Last week, we provided some insights into why marriage is no longer seen as a nourishing ingredient that every man and woman should at a certain point in their lives be willing and ready to partake of, but rather an enterprise laden with bombs- a walk down the valley of attrition and emotional despair. Today, I bring you a story of a young woman who had happily walked the matrimonial boulevard only to realize a short three years later that the boulevard was not a straight course, but one that had several zigzags, where the journey that should otherwise have been very exciting turned out to be a laborious and tasking enterprise. At 30, and blessed with a handsome boy, Jane (last name withheld), a New Jersey based dentist- pretty, statuesque and financially secure, should ordinarily be happily married and be luxuriating in the laps of emotional fulfillment and matrimonial peace and concord. But she is not.

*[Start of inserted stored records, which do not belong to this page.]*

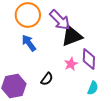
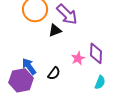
black triangle: (72, 36) -> (55, 30), moved, size x0.6
blue arrow: (29, 43) -> (29, 66), moved

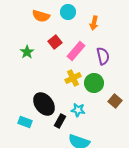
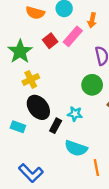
pink rectangle: (76, 51) -> (73, 36), moved
green star: (27, 52) -> (20, 51), size x1.6
yellow cross: (73, 78) -> (31, 79), moved

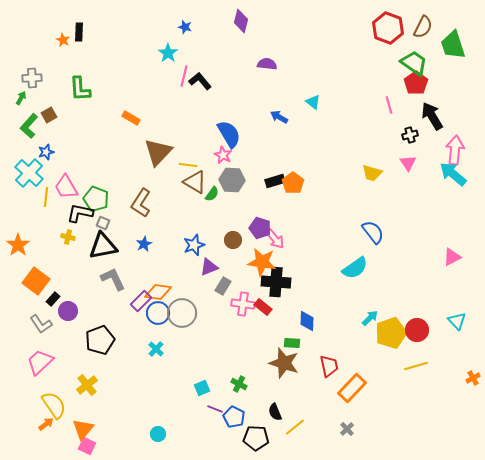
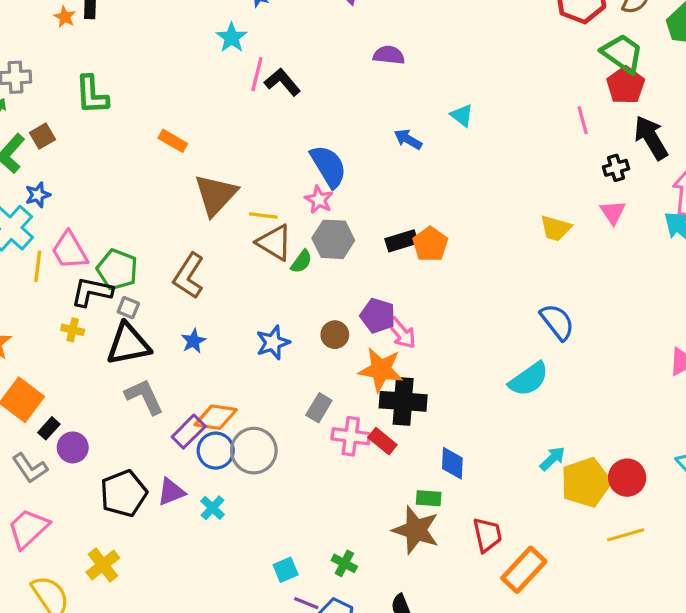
purple triangle: (209, 267) -> (171, 492), moved

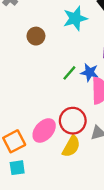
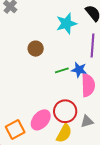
brown circle: (36, 36) -> (36, 49), moved
green line: (69, 73) -> (62, 70), turned 32

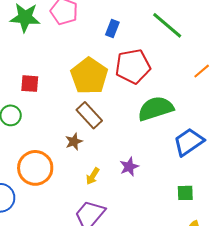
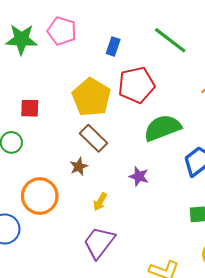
purple star: (129, 167) -> (139, 176), moved, turned -30

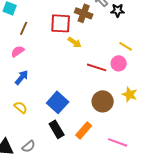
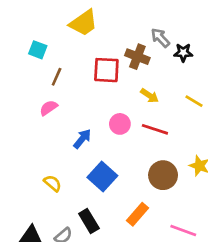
yellow arrow: (75, 42) -> (150, 96), moved
pink circle: (119, 63) -> (120, 124), moved
blue arrow: (22, 77) -> (82, 139), moved
black rectangle: (57, 129) -> (89, 221), moved

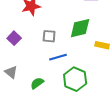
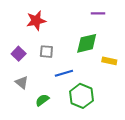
gray square: (49, 36) -> (46, 52), moved
gray triangle: (11, 72) -> (22, 83), moved

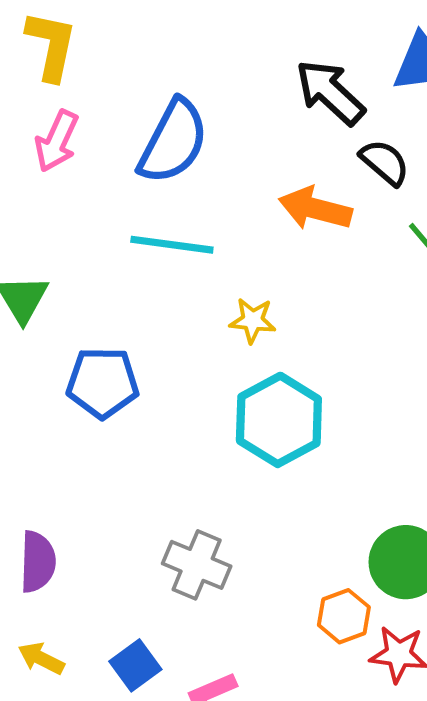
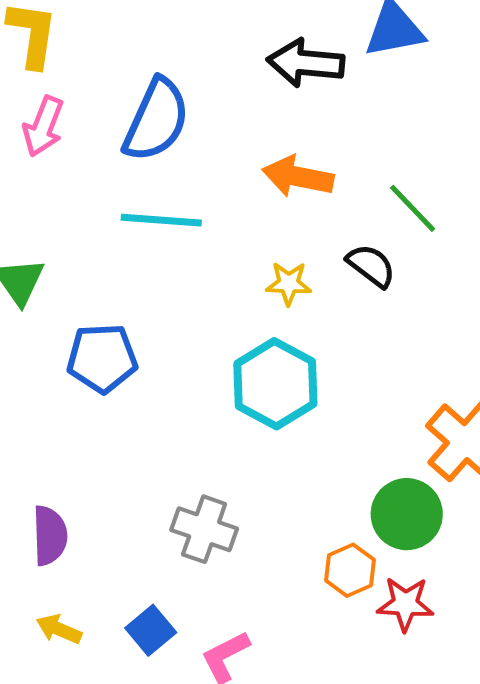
black arrow: (330, 92) -> (306, 63), turned -34
black semicircle: (385, 162) -> (371, 266), moved
yellow star: (253, 320) -> (289, 283), moved

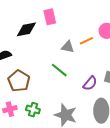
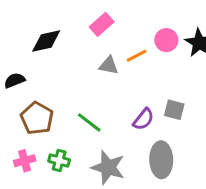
pink rectangle: (50, 17) -> (102, 24), moved, turned 63
green line: (59, 70) -> (89, 122), moved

At her young age, she seems to have given up on marriage. When she met her husband almost four years ago, she had looked forward to spending the rest of her life with him. She believed in the union and was ready to do anything to sustain and deepen it. But it turned out that her man-her Prince Charming was a marketer of lies and manipulation- man who willingly presented a false sense of identity in order to mask a gaping layer of deficiency. “If he had told me the truth about his circumstance, I would still have married him and encouraged him, which was what I eventually did when the truth finally was revealed.” Jane had old me in her well apportioned office in New Jersey. “There was no reason for him to have lied to me. It was very painful when I finally got him to open up on his life in America and I felt betrayed and the very foundation of marriage, whose key ingredient is trust, was eroded from that moment. I didn’t know what else he was hiding and I didn’t know who I was married to from that moment. The centre of our matrimonial lives from that day could no longer hold.”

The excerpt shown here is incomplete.